WHAT THE TASK REQUIRES =>
Which lines in the entries below contain the string "July"? Show each of them in full.

DATA SECTION Start Marker

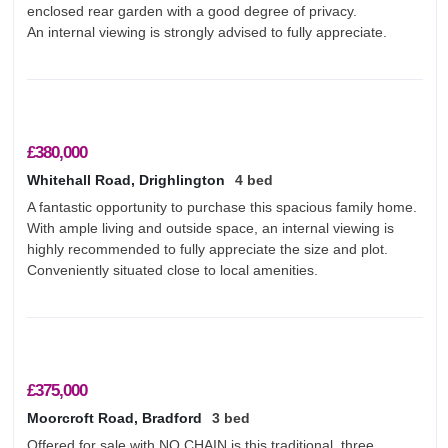
enclosed rear garden with a good degree of privacy.
An internal viewing is strongly advised to fully appreciate.
£380,000
Whitehall Road, Drighlington
4 bed
A fantastic opportunity to purchase this spacious family home.
With ample living and outside space, an internal viewing is
highly recommended to fully appreciate the size and plot.
Conveniently situated close to local amenities.
£375,000
Moorcroft Road, Bradford
3 bed
Offered for sale with NO CHAIN is this traditional, three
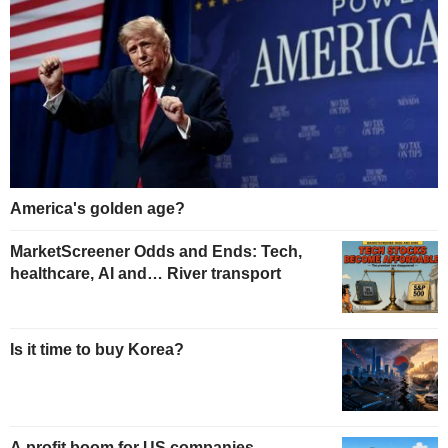
America's golden age?
MarketScreener Odds and Ends: Tech,
healthcare, AI and… River transport
Is it time to buy Korea?
A profit boom for US companies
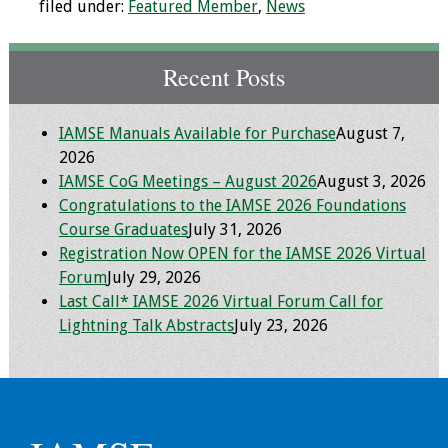
filed under:
Featured Member
,
News
Recent Posts
IAMSE Manuals Available for Purchase
August 7,
2026
IAMSE CoG Meetings – August 2026
August 3, 2026
Congratulations to the IAMSE 2026 Foundations
Course Graduates
July 31, 2026
Registration Now OPEN for the IAMSE 2026 Virtual
Forum
July 29, 2026
Last Call* IAMSE 2026 Virtual Forum Call for
Lightning Talk Abstracts
July 23, 2026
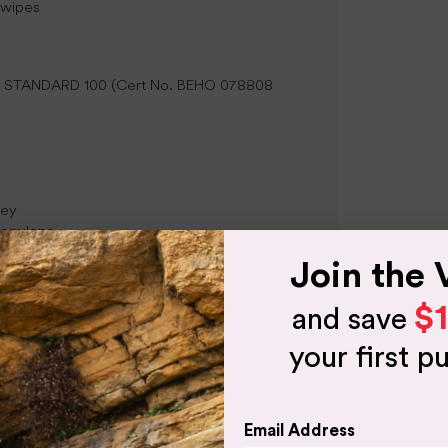
 wipes
TEX STANDARD 100 (Cert No. BEHO 078808
sey
propylene
Join the 
$
and save
your first p
- No reviews collected for this product yet -
Be the first to write a review
Email Address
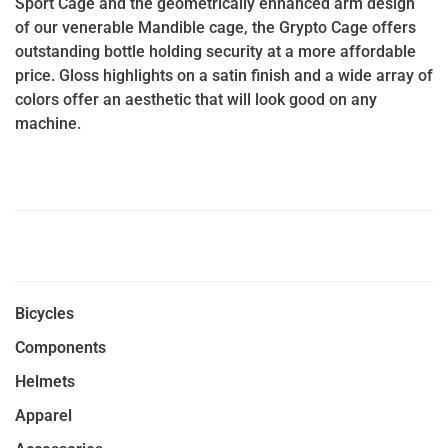
Sport Cage and the geometrically enhanced arm design
of our venerable Mandible cage, the Grypto Cage offers
outstanding bottle holding security at a more affordable
price. Gloss highlights on a satin finish and a wide array of
colors offer an aesthetic that will look good on any
machine.
Bicycles
Components
Helmets
Apparel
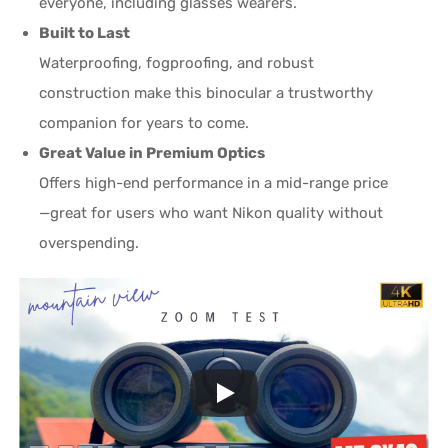
everyone, including glasses wearers.
Built to Last
Waterproofing, fogproofing, and robust
construction make this binocular a trustworthy
companion for years to come.
Great Value in Premium Optics
Offers high-end performance in a mid-range price
—great for users who want Nikon quality without
overspending.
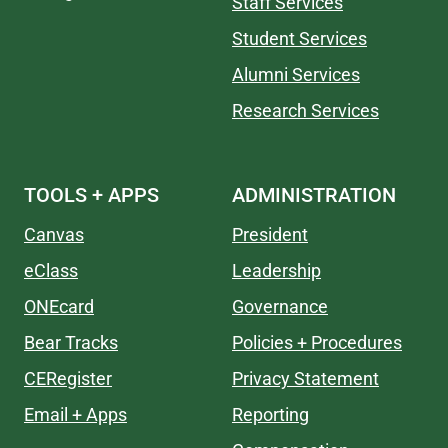
Staff Services
Student Services
Alumni Services
Research Services
TOOLS + APPS
ADMINISTRATION
Canvas
President
eClass
Leadership
ONEcard
Governance
Bear Tracks
Policies + Procedures
CERegister
Privacy Statement
Email + Apps
Reporting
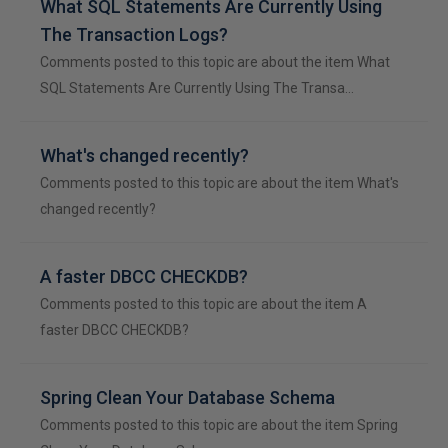
What SQL Statements Are Currently Using
The Transaction Logs?
Comments posted to this topic are about the item What
SQL Statements Are Currently Using The Transa…
What's changed recently?
Comments posted to this topic are about the item What's
changed recently?
A faster DBCC CHECKDB?
Comments posted to this topic are about the item A
faster DBCC CHECKDB?
Spring Clean Your Database Schema
Comments posted to this topic are about the item Spring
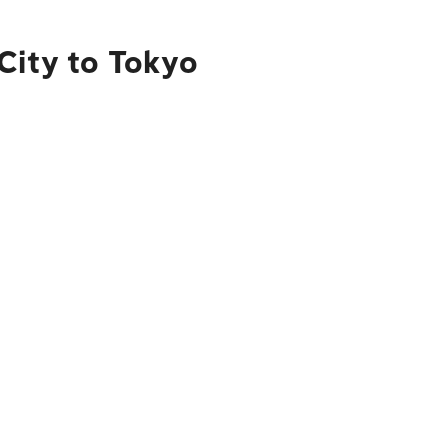
City to Tokyo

DATA SECTION End Marker

RESPONSE BOX =>
July 31, 2026
July 29, 2026
July 23, 2026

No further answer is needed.